▸ **WHAT YOU NEED TO DO**:
Transcribe the data that follows precisely, omitting nothing.

▸ **DATA**:
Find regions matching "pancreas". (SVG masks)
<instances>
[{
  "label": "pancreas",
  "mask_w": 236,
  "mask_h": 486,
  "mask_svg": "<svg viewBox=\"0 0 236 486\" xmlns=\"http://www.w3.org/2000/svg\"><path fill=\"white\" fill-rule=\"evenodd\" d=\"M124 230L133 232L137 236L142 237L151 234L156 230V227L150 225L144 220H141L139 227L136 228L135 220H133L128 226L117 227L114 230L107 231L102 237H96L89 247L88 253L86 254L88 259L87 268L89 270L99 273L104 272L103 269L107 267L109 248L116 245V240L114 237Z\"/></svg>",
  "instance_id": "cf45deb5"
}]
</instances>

▸ **FINISHED TASK**:
Find regions matching "pancreas". (SVG masks)
<instances>
[{
  "label": "pancreas",
  "mask_w": 236,
  "mask_h": 486,
  "mask_svg": "<svg viewBox=\"0 0 236 486\" xmlns=\"http://www.w3.org/2000/svg\"><path fill=\"white\" fill-rule=\"evenodd\" d=\"M124 230L133 232L137 236L142 237L151 234L156 230V227L150 225L144 220H141L139 227L136 228L135 220H133L128 226L117 227L114 230L107 231L102 237H96L89 247L88 253L86 254L88 259L87 268L89 270L99 273L104 272L103 269L107 267L109 248L116 245V240L114 237Z\"/></svg>",
  "instance_id": "cf45deb5"
}]
</instances>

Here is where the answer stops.